Your credit score is a powerful three-digit number. A good score can enable you to advance your career, start a dream business, reach personal goals, and make smart investments; a bad score, however, can hold you back in many ways.
Your credit score can fluctuate monthly, depending on how you manage your bills and debts. Keeping your credit score intact will serve you well in the long run, so if you want to give yours a boost, here are five “Don’ts” to keep in mind.
Don’t Miss a Payment
FICO Score Breakdown: Payment History = 35 percent
The most important factor of a FICO score is payment history. If you’re guilty of missing a payment, it’s time to commit to making all of your payments on time every month. A late payment can signal you’re a risky borrower or someone who doesn’t respect what they owe to someone else. Don’t let payments slip by and hurt you; you can put your bills on autopay so you don’t even have to think about it.

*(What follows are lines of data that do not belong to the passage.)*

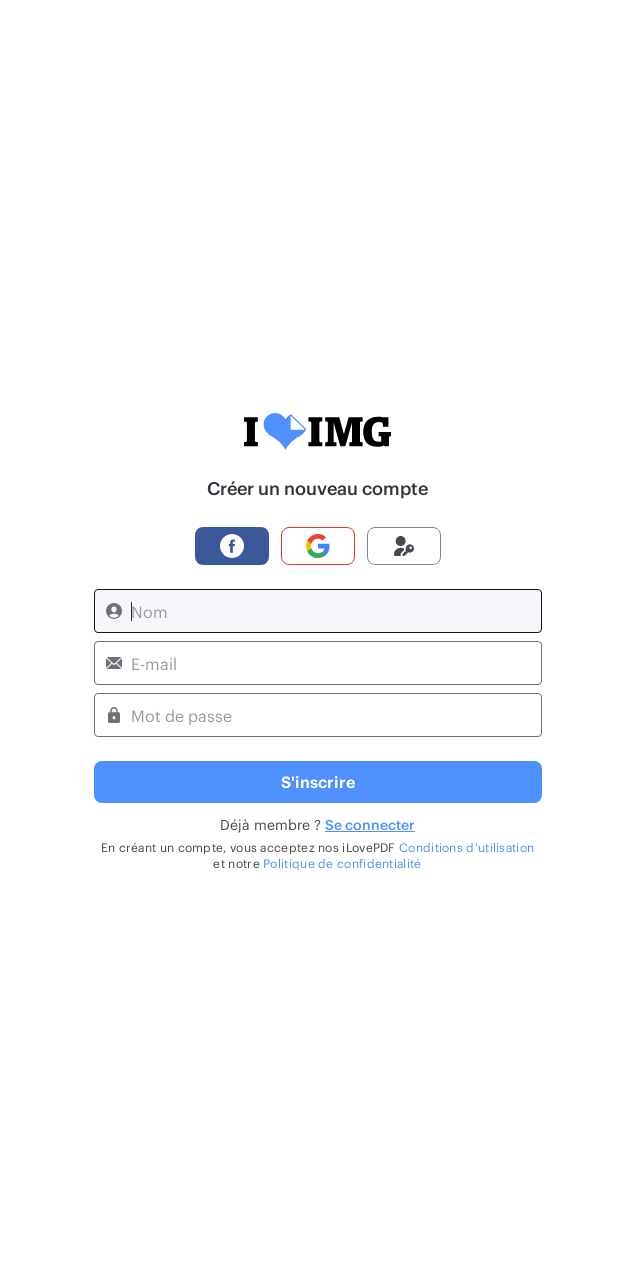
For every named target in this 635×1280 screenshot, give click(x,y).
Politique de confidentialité (342, 863)
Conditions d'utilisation (466, 847)
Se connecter (370, 824)
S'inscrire (318, 781)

Don’t Max Out Your Credit Limits
FICO Score Breakdown: Amounts Owed = 30 percent
The more you owe, the more overextended you appear (even if you’re not), so strive to keep your cumulative balances under 50 percent of your actual credit limits. If you approach maxing out your cards, you don’t need to wait until the due date to make a payment. Chipping away at the overall amount owed throughout the month can be viewed favorably by credit bureaus (and help you maximize cash flow).
Don’t Close Old Credit Cards
FICO Score Breakdown: Length of Credit History = 15 percent
The age of your credit history matters. If you have a card that you opened years ago but don’t use, don’t close it; swiping it even just once in a while can help keep it active and count toward the length of your credit history. As an added bonus, when you keep an old card active and use it only infrequently, your utilization ratio goes down, which can help boost your score.
Don’t Open Too Many New Accounts at Once
FICO Score Breakdown: New Credit = 10 percent
When applying for a new card or loan, your credit could take a hit if the lender makes a hard credit inquiry. If you’re shopping around for the best offer, be sure you know how the credit check might impact your score so you can limit the number of inquiries.
Don’t Forget Card Diversity
FICO Score Breakdown: Credit Mix = 10 percent
Having a variety of cards and loans shows creditors that a borrower has experience managing and paying back different types of accounts.
Your credit score matters. It can take as few as 30 days to see a score change, for better or for worse, so be mindful of how you manage your credit.